Opinion: Is Oculus Rift The Future?

by Kyle Hilliard on Aug 07, 2013 at 11:16 AM

It’s hard not to be enamored by the Oculus Rift the first time you strap the device to your head. My first experience with the virtual reality headset was with Team Fortress 2. The act of looking around the world of Team Fortress was totally engrossing. As I blindly reached out for a keyboard and mouse and started moving, the experience diminished somewhat as head movement was not required for interaction. Team Fortress, however, was not a game designed to be played with the Oculus Rift, so it does not take full advantage of its capabilities. It was a good test run, but the real excitement came when I tried something built with the Oculus Rift in mind.

I downloaded the rollercoaster demo that’s making the rounds on the Internet and excitedly sat in my office chair, growing giddy as the cart climbed the track. I looked to my left and saw the nearly 90-degree vertical drop awaiting me at the apex of the climb, and felt my chest tighten as though I were riding a real roller coaster. When the drop finally came, I gasped out loud, embarrassed that my wife had overheard me shouting with a weird mask strapped to my face. It was a strange and exhilarating experience that left my heart beating long after I removed the headset, but I’m not sure I glimpsed into the future of gaming.

The Oculus Rift is far more immersive and technologically advanced than 3D televisions, but I experienced similar feelings the first time I used 3D glasses and played Crysis 2. I was blown away, but ultimately, did not see myself wearing special glasses just to play all of my games. I only played Crysis 2 in 3D a few times after that, mostly out of a sense of obligation. I wanted to get the most out of my investment, but I wasn’t sure I was getting a better experience than if I had just played normally.

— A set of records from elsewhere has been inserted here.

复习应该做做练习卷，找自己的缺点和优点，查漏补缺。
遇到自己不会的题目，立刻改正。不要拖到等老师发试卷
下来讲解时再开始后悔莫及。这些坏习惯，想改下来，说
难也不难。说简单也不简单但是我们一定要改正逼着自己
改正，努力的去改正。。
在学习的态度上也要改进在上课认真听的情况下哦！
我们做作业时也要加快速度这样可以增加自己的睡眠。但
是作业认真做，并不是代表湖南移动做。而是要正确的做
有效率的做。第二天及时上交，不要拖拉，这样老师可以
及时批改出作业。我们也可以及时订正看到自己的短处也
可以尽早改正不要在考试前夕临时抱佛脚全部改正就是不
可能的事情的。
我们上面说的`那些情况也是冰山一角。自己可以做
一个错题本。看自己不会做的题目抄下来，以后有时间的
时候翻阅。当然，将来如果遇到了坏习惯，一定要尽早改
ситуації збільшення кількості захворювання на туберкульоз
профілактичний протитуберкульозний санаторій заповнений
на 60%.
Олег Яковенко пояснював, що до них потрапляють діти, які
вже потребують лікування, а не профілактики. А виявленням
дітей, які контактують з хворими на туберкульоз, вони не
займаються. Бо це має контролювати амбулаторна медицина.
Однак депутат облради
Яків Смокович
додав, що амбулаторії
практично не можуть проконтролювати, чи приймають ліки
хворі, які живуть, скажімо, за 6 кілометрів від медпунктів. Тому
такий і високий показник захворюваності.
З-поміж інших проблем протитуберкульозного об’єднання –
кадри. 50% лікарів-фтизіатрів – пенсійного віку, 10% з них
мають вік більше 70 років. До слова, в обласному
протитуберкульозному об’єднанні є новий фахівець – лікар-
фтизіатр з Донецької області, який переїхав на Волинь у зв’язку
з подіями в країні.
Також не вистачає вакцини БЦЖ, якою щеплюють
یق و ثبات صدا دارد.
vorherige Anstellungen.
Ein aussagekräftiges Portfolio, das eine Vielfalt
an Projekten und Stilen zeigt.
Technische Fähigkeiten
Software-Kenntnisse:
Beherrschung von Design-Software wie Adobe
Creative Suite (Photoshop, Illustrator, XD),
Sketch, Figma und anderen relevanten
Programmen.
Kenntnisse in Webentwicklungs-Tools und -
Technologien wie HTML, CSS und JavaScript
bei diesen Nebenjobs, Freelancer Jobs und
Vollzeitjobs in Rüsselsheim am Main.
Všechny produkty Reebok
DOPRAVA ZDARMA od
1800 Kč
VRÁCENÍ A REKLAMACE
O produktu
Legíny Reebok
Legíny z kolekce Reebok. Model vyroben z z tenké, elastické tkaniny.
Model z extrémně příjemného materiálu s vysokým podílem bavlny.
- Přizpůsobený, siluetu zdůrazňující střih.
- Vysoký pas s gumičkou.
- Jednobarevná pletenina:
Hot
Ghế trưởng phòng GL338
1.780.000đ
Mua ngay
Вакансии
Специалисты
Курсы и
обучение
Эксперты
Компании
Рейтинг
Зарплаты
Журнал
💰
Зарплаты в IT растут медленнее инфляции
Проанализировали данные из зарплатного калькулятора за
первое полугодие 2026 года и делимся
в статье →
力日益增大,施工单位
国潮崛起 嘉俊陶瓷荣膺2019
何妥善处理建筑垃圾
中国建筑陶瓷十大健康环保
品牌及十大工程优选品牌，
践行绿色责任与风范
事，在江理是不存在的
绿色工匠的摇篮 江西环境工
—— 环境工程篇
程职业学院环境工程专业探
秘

Oculus Rift has the issue of closing you off from the world entirely. You can’t see, you can’t hear (if you’re using headphones) – you can’t even check your phone. It’s engrossing, but inconvenient, and from a practical perspective, it will rarely be the way I can play games.

Playing games with the Oculus Rift is captivating, and that’s impossible to deny. During E3, one of the best experiences I had was playing an Oculus Rift game on the show floor. It does not, however, replace the ease of interaction that comes from picking up a controller and playing a game with as little effort as possible. The Oculus Rift is a solitary experience that closes you out from everything around you, isolating you in a virtual world. Also, you look pretty dumb while you’re playing it, which certainly doesn’t help sell the device to the average consumer.

I’m excited to play more with the Oculus Rift, especially after hearing Mike Futter and Dan Ryckert’s feedback with the HD Oculus Rift they tried at E3, but its impact remains to be seen. Even though I see amazing things in the Oculus Rift’s future, I don’t think it will be the future.